Queensland electricity consumers are often reminded of the so-called “huge” cost of subsidies for rooftop solar and other renewable energy sources.
But the biggest subsidy of all is not one that is visible on the electricity bill. In fact, it represents just one line in the state budget – $561 million to deliver centralised, fossil fuel generation to centres outside the heavily populated south-east corner of the state.
The size of the subsidy is not new, but it does warrant highlighting. Because for more than half a billion dollars a year, there is huge potential to tap in and build new technologies, such as solar, wind, battery storage and micro-grids.
The subsidy has various names such as the equalisation, or the Uniform Tariff Policy, of the consumer service obligation. But it effectively delivers a subsidy of around $800 a customer to regional areas.
In some remote parts of the state still attached to the grid, the subsidy may be two or three times the bill paid. And it won’t get smaller, because it is forecast to grow to $573 million, to $629 million and then to $661 million in the next three financial years.
“We’ve committed $561.2 million to subsidise regional Queensland electricity prices, to ensure that customers across regional Queensland pay a similar amount for their electricity to those in South East Queensland,” energy minister Mark Bailey said in a release last week accompanying the budget papers.
“These subsidies are important to households in regional Queensland because the Palaszczuk government knows the importance of ensuring a family in areas including Townsville, Cairns and Mount Isa and in other rural and regional communities pay a similar amount for their electricity than a household in Brisbane.”
Western Australia has a similar subsidy, also running at more than $500 million a year, although that benefits consumers in the main metropolitan regions who still do not pay the real cost of power supplied by the grid and dominated by fossil fuel generation.
WA, has however, implemented a series of reforms designed to repeal explicit fossil fuel subsidies, and to redesign the grid to accommodate more distributed generation.
This includes encouraging solar and battery storage, which its energy minister Mike Nahan says is the future of energy, and the network operator considering a future of micro-grids and “thin” connections to reduce the onerous cost of transporting electricity from a central source to customers hundreds of kilometres away.
Networks in South Australia and even Queensland’s Ergon Energy have a similar view, recognising that servicing remote and regional towns with local generation would reduce costs significantly.
Progress, however, is painfully slow, particularly due to the host of regulations and revenue prescriptions that appear to encourage networks to build more poles and wires rather than opt for cheaper and more efficient alternatives such as solar and storage.

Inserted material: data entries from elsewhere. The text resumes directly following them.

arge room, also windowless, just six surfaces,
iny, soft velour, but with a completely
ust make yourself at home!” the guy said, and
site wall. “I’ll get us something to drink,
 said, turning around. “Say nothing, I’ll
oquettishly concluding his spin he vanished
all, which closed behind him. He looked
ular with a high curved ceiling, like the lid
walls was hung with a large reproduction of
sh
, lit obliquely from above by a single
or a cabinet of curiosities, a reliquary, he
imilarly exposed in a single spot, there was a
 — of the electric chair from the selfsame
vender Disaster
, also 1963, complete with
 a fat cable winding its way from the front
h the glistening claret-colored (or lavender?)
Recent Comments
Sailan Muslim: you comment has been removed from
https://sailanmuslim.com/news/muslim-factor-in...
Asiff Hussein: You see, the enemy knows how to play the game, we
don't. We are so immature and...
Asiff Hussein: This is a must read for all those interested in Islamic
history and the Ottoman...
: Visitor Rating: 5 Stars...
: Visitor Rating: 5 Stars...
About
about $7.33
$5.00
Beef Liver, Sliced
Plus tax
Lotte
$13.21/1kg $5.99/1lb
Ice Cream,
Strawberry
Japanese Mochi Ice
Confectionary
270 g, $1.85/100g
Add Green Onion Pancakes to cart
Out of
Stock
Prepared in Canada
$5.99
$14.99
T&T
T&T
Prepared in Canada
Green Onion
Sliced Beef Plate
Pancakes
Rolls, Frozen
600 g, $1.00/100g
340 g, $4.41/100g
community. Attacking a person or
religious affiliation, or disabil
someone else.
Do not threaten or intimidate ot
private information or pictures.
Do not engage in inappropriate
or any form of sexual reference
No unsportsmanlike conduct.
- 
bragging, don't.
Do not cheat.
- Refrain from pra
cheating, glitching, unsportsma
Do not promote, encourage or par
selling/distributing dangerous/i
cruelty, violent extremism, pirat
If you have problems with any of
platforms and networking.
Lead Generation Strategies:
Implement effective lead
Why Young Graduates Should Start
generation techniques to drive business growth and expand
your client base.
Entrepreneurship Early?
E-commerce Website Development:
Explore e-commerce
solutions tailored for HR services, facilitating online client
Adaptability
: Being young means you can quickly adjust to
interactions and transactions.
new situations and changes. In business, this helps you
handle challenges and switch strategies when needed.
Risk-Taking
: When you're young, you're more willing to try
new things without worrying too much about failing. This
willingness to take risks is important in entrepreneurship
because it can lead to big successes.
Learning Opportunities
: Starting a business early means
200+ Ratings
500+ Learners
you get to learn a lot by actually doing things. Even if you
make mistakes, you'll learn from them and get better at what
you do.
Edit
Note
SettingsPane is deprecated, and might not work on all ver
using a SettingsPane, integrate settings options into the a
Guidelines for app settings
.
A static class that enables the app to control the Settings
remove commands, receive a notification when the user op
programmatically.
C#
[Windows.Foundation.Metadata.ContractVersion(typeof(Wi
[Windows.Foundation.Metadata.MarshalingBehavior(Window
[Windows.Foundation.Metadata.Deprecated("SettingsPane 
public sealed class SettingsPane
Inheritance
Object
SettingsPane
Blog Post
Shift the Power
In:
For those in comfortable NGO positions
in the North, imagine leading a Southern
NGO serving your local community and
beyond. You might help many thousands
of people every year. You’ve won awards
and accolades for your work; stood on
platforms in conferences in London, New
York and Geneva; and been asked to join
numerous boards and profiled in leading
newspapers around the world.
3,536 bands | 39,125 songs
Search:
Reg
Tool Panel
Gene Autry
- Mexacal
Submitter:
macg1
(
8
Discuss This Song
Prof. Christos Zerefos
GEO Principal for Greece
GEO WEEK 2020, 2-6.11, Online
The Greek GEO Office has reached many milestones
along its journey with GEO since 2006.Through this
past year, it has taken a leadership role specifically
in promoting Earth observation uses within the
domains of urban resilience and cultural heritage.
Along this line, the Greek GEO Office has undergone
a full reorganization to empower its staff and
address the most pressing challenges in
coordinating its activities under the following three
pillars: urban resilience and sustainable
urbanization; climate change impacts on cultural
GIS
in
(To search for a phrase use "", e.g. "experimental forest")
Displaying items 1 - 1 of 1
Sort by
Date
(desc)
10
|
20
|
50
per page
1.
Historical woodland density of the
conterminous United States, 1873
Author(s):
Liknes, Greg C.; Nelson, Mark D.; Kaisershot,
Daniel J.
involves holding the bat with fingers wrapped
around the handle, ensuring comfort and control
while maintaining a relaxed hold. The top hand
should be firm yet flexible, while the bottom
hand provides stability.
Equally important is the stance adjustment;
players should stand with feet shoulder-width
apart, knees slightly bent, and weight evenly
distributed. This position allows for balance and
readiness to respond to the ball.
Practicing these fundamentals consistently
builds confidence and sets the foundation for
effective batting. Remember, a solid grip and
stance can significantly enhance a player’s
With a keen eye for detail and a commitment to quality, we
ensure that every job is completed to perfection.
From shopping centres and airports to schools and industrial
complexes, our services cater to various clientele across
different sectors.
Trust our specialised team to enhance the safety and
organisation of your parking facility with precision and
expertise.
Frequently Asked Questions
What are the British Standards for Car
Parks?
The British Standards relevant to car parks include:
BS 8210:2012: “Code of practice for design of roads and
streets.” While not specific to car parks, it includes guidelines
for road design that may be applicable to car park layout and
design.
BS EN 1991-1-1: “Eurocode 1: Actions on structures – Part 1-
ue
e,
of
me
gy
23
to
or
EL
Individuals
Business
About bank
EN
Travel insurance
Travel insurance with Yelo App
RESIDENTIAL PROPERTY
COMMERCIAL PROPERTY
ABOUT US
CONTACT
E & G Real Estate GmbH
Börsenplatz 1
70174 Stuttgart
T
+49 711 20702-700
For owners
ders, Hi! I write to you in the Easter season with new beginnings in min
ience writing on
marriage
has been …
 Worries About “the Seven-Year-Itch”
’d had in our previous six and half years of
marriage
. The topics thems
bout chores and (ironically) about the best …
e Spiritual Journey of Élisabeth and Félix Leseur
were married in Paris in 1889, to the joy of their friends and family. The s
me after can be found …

And the awkward question remains for Queensland – why isn’t the government working quickly to reduce the size of the subsidies by encouraging more distributed generation?
Part of the reason may be that it remains the owner of the electricity assets – both the network operators, and the main coal and gas generators. Labor has a target of 50 per cent renewable energy by 2030, and is already seeking to fast-track the construction of at least three large-scale solar farms, but until it can tackle the big cross subsidy to regional consumers, it has barely scratched the surface of what is possible.